5. In applicazione dell'articolo 11, comma 1, lettere
c), d) ed e), i soggetti pubblici verificano periodicamente
l'esattezza e l'aggiornamento dei dati sensibili e
giudiziari, nonche' la loro pertinenza, completezza, non
eccedenza e indispensabilita' rispetto alle finalita'
perseguite nei singoli casi, anche con riferimento ai dati
che l'interessato fornisce di propria iniziativa. Al fine
di assicurare che i dati sensibili e giudiziari siano
indispensabili rispetto agli obblighi e ai compiti loro
attribuiti, i soggetti pubblici valutano specificamente il
rapporto tra i dati e gli adempimenti. I dati che, anche a
seguito delle verifiche, risultano eccedenti o non
pertinenti o non indispensabili non possono essere
utilizzati, salvo che per l'eventuale conservazione, a
norma di legge, dell'atto o del documento che li contiene.
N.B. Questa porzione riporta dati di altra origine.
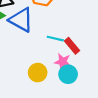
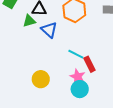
blue triangle: (21, 20) -> (49, 30), size x0.7
yellow circle: (38, 73) -> (41, 79), moved

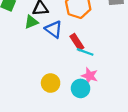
red rectangle: (89, 64) -> (77, 42), moved
cyan circle: (80, 89) -> (81, 88), moved

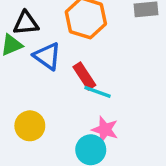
yellow circle: (51, 83) -> (30, 126), moved

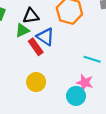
red rectangle: (84, 76) -> (36, 47), moved
cyan line: (98, 92) -> (92, 59), moved

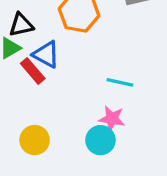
yellow circle: (36, 82) -> (35, 140), moved

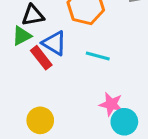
cyan line: (120, 82) -> (98, 56), moved
cyan circle: (100, 140) -> (124, 122), moved

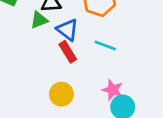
red rectangle: (41, 58) -> (68, 52), moved
yellow circle: (40, 120) -> (61, 94), moved

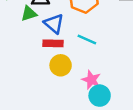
red rectangle: (68, 52) -> (53, 43), turned -60
yellow circle: (61, 94) -> (61, 65), moved

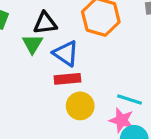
green triangle: (29, 13) -> (32, 44), turned -35
cyan line: (87, 40) -> (129, 100), moved

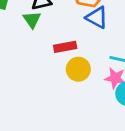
blue triangle: (66, 53) -> (97, 17), moved

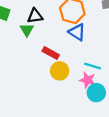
red rectangle: (65, 47) -> (51, 53), turned 35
Specifica attenzione e' prestata per la verifica
dell'indispensabilita' dei dati sensibili e giudiziari
riferiti a soggetti diversi da quelli cui si riferiscono
direttamente le prestazioni o gli adempimenti.
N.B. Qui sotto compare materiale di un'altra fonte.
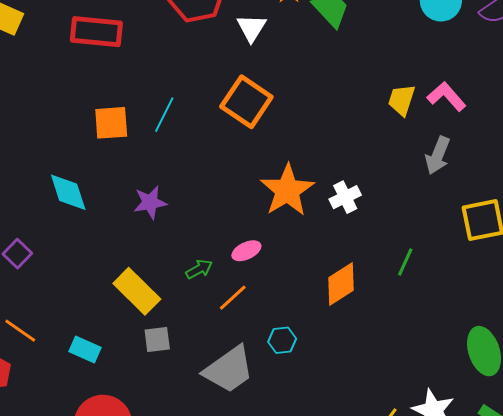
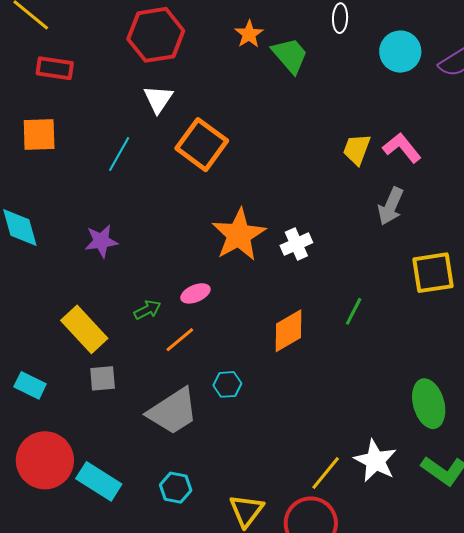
white triangle: (252, 28) -> (158, 99), moved
red rectangle: (96, 32) -> (55, 68), size x0.7
orange square: (111, 123) -> (39, 134), moved

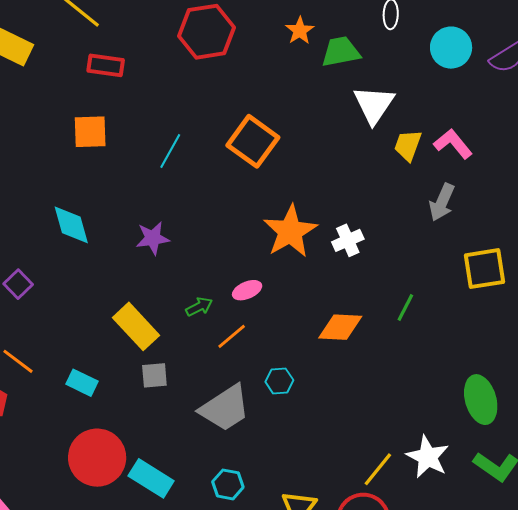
green trapezoid: (290, 55) -> (341, 52), turned -60
white triangle: (158, 99) -> (374, 105), moved, size x1.4
orange diamond: (289, 331) -> (340, 327), turned 33

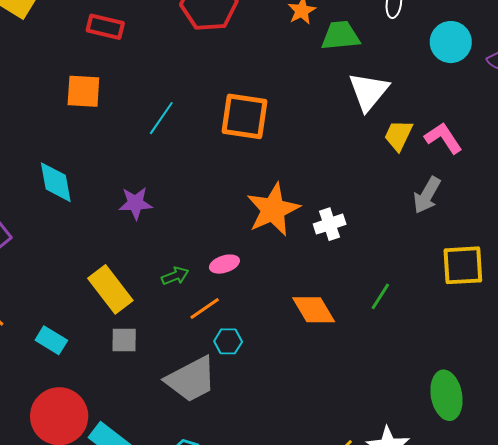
orange square: (253, 141) -> (245, 116), turned -33
orange diamond: (340, 327) -> (314, 310), turned 51
cyan hexagon: (279, 381) -> (228, 341), moved

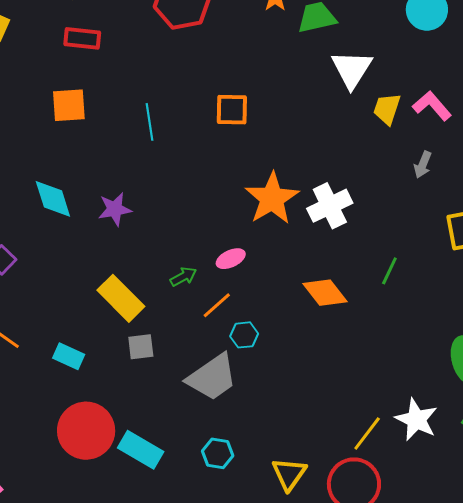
orange square: (245, 116) -> (232, 110), size x0.7
cyan line: (161, 118) -> (150, 122), turned -36
gray arrow: (427, 195) -> (423, 165), size x0.7
purple star: (135, 203) -> (115, 209), moved
white cross: (330, 224) -> (330, 206), size x1.4

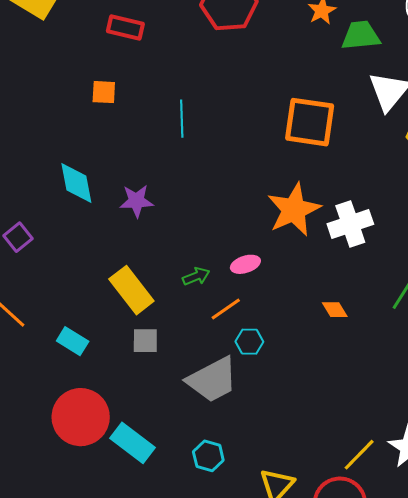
orange square: (69, 105) -> (104, 92), size x0.7
orange square: (232, 110) -> (310, 122), moved, size x1.5
orange diamond: (325, 293) -> (335, 310), size x0.6

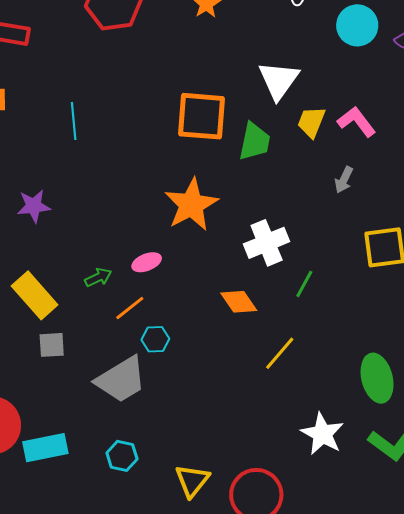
green trapezoid: (361, 36) -> (255, 142), moved, turned 111
white cross: (350, 224) -> (267, 243), moved
orange diamond: (335, 310) -> (239, 302), size x1.4
cyan rectangle: (132, 443) -> (45, 448), turned -45
yellow line: (359, 455) -> (280, 353), moved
6. I dati sensibili e giudiziari contenuti in elenchi,
registri o banche di dati, tenuti con l'ausilio di
strumenti elettronici, sono trattati con tecniche di
cifratura o mediante l'utilizzazione di codici
identificativi o di altre soluzioni che, considerato il
numero e la natura dei dati trattati, li rendono
temporaneamente inintelligibili anche a chi e' autorizzato
ad accedervi e permettono di identificare gli interessati
solo in caso di necessita'.
7. I dati idonei a rivelare lo stato di salute e la
vita sessuale sono conservati separatamente da altri dati
personali trattati per finalita' che non richiedono il loro
utilizzo. I medesimi dati sono trattati con le modalita' di
cui al comma 6 anche quando sono tenuti in elenchi,
registri o banche di dati senza l'ausilio di strumenti
elettronici.
8. I dati idonei a rivelare lo stato di salute non
possono essere diffusi.
9. Rispetto ai dati sensibili e giudiziari
indispensabili ai sensi del comma 3, i soggetti pubblici
sono autorizzati ad effettuare unicamente le operazioni di
trattamento indispensabili per il perseguimento delle
finalita' per le quali il trattamento e' consentito, anche
quando i dati sono raccolti nello svolgimento di compiti di
vigilanza, di controllo o ispettivi.
10. I dati sensibili e giudiziari non possono essere
trattati nell'ambito di test psico-attitudinali volti a
definire il profilo o la personalita' dell'interessato. Le
operazioni di raffronto tra dati sensibili e giudiziari,
nonche' i trattamenti di dati sensibili e giudiziari ai
sensi dell'articolo 14, sono effettuati solo previa
annotazione scritta dei motivi.
11. In ogni caso, le operazioni e i trattamenti di cui
al comma 10, se effettuati utilizzando banche di dati di
diversi titolari, nonche' la diffusione dei dati sensibili
e giudiziari, sono ammessi solo se previsti da espressa
disposizione di legge.
12. Le disposizioni di cui al presente articolo recano
principi applicabili, in conformita' ai rispettivi
ordinamenti, ai trattamenti disciplinati dalla Presidenza
della Repubblica, dalla Camera dei deputati, dal Senato
della Repubblica e dalla Corte costituzionale.».